David Ayer’s Fury is a brutal, vicious look at a tank crew (including Brad Pitt, Shia LaBeouf, and Logan Lerman) behind enemy lines in Nazi Germany. As masterful as it is at recreating the hellishness of war, Fury adds nothing whatsoever to the canon of WWII films.
Fury is a pretentious wartime drama whose reach far exceeds its grasp. Each character is flat, dull, and one-note. Brad Pitt in particular seems to have phoned-in in this performance – his expression doesn’t appear to change even once in the whole film. And as much as Fury wants to be a “character study,” the characters aren’t really worth caring about.
The film plods along, full of redundant battle scenes and a mostly uninteresting series of events. And when Fury finally kicks it into high gear, in the far superior final sequence of the film, it’s already too late. The last act of the film is riveting, intense, and masterfully directed – but it’s impossible to not wonder by the time it’s over how much more incredible the sequence could have been had it been occupied by characters we actually cared about.
The writing is bogged down by stilted dialogue, the special effects strangely feel better-fitted to a scifi movie, and whoever edited the film seemed to have gone a little crazy with Instagram filters.
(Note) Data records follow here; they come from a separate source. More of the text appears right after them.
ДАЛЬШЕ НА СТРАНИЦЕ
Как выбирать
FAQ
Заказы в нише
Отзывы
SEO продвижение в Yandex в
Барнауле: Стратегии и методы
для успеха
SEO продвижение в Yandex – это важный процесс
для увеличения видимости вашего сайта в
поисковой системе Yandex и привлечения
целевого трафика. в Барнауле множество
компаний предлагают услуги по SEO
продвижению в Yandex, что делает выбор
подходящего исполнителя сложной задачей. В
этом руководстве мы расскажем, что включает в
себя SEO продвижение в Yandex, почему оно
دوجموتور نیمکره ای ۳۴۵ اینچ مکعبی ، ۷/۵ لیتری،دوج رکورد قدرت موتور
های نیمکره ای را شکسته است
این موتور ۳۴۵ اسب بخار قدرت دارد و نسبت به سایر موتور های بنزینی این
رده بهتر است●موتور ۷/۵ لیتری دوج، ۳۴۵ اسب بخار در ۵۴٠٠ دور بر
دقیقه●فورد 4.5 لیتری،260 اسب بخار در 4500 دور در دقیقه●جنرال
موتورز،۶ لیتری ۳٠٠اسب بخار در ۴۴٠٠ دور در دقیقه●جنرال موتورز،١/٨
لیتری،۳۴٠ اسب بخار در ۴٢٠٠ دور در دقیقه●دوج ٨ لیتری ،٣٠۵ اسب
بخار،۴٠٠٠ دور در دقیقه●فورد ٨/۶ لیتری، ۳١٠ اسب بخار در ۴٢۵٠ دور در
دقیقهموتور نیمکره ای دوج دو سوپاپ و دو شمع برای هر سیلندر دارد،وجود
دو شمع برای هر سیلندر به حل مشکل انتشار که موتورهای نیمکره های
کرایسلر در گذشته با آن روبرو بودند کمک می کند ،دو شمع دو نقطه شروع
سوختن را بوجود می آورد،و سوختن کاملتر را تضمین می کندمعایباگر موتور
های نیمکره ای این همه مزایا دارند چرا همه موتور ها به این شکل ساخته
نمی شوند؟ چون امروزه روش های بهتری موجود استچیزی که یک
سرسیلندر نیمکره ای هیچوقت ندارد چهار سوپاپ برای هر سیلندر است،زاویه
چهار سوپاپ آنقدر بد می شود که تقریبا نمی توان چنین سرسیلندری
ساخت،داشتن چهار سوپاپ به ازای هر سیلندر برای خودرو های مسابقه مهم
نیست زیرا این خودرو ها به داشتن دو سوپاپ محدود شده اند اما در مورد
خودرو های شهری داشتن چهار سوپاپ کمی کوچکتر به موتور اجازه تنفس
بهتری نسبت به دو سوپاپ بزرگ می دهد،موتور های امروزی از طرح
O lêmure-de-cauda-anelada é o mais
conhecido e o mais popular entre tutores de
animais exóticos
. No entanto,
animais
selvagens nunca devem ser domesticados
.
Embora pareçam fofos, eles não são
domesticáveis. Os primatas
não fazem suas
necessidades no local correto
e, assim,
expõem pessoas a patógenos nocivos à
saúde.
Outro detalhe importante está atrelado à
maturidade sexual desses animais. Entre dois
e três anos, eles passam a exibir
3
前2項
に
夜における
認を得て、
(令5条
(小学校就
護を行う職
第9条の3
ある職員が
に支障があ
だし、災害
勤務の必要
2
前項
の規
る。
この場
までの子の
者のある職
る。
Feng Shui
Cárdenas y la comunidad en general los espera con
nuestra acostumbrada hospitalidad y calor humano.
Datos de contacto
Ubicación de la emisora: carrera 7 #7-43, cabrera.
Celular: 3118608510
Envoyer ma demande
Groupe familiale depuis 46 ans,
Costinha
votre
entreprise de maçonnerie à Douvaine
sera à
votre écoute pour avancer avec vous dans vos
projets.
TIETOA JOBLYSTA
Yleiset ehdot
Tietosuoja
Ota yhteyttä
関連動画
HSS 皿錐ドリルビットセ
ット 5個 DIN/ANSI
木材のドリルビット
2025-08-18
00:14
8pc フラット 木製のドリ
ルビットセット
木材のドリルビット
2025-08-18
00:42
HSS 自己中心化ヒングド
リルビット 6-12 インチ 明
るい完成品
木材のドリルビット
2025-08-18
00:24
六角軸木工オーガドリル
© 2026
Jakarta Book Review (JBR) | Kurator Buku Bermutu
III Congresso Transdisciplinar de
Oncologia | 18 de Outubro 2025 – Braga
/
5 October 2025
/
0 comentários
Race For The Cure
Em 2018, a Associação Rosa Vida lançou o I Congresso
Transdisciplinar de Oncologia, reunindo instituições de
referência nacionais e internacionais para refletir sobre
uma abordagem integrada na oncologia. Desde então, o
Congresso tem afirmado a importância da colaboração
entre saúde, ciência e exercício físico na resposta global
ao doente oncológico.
Fury is well-made, features a great cast, and is wonderful at showing – whether intentional or not – how war slowly strips soldiers of their humanity, one dead body at a time. But it’s too slow, too redundant, too dull, and too insignificant to matter.
Fury is rated R for wartime violence and language. This is a brutal film full of grisly images and realistic wartime sequences, and is appropriate only for mature audiences.
© Matt Tory, 2014.
It was messed-up and disturbing, but it totally needed to be in order to get its message across in an effective, meaningful manner. Good review Matt.